One Year Ago:  Quick Olive and Cheese Bread and White Beans with Tomatoes and Sage

Cappucino Bars
With Love & Butter
32 bars

To get really flat bars, I find it works best to smooth them over with an offset spatula, using gentle pressure, just after they come out of the oven and before you apply the glaze.

1 cup (2 sticks) butter, at room temperature
1 cup brown sugar, firmly packed
1 tbsp. instant coffee or espresso powder (not granules)
1 tsp. vanilla extract
2 1/4 cups flour
1/2 tsp. baking powder
1/2 tsp. salt
2 cups semisweet chocolate chips

Glaze
2 tbsp. milk
1 tbsp. butter
3/4 cup powdered sugar
1/4 tsp. cinnamon

Preheat the oven to 375 F with the rack at the middle level.  Line a 10×15 inch pan with baking parchment or grease lightly.  (DT: This is also called a jelly roll pan.)

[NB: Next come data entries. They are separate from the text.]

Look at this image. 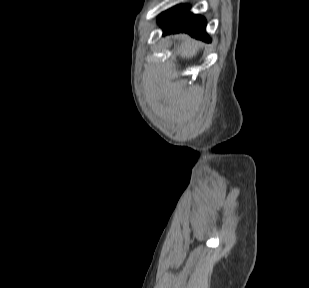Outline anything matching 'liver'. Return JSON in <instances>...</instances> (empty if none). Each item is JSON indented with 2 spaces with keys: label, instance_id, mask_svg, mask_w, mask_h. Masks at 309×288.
<instances>
[{
  "label": "liver",
  "instance_id": "1",
  "mask_svg": "<svg viewBox=\"0 0 309 288\" xmlns=\"http://www.w3.org/2000/svg\"><path fill=\"white\" fill-rule=\"evenodd\" d=\"M199 49H200L199 42L187 38L186 41L180 46L179 54L182 58L189 59L192 58L193 56H196Z\"/></svg>",
  "mask_w": 309,
  "mask_h": 288
}]
</instances>
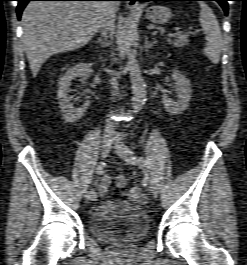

Cream together the butter, brown sugar, instant coffee, and vanilla.  Blend in the flour, baking poser, and salt.  Last, stir in the chocolate chips by hand.  The mixture will be very crumbly, with barely enough dough to hold together the chocolate chips.

Use your fingers, palms, and heels of your hands to press the dough evenly into the pan.  If necessary, cover the dough with wax or parchment paper and use a small rolling pin to flatten the lumps.  Bake 5 minutes, rotate the pan, and  bake 5 to 10 minutes more or until the edges are just starting to brown (watch carefully).  Cool in the pan 5 minutes before spreading with glaze.

Put all the ingredients for the glaze in a small saucepan on medium heat.  Don’t leave this stuff!  Find a whisk and stir until smooth and barely bubbly.  Drizzle the glaze evenly over the bars and smooth out to the edges and corners with a rubber spatula.

Cool until the pan is just warm to the touch and cut into bars with a sharp knife.  (Holly recommends cutting 8 on the 10-inch side and 4 on the 15-inch side, equaling 32 candy-bar sized cookies.  You can halve them too.)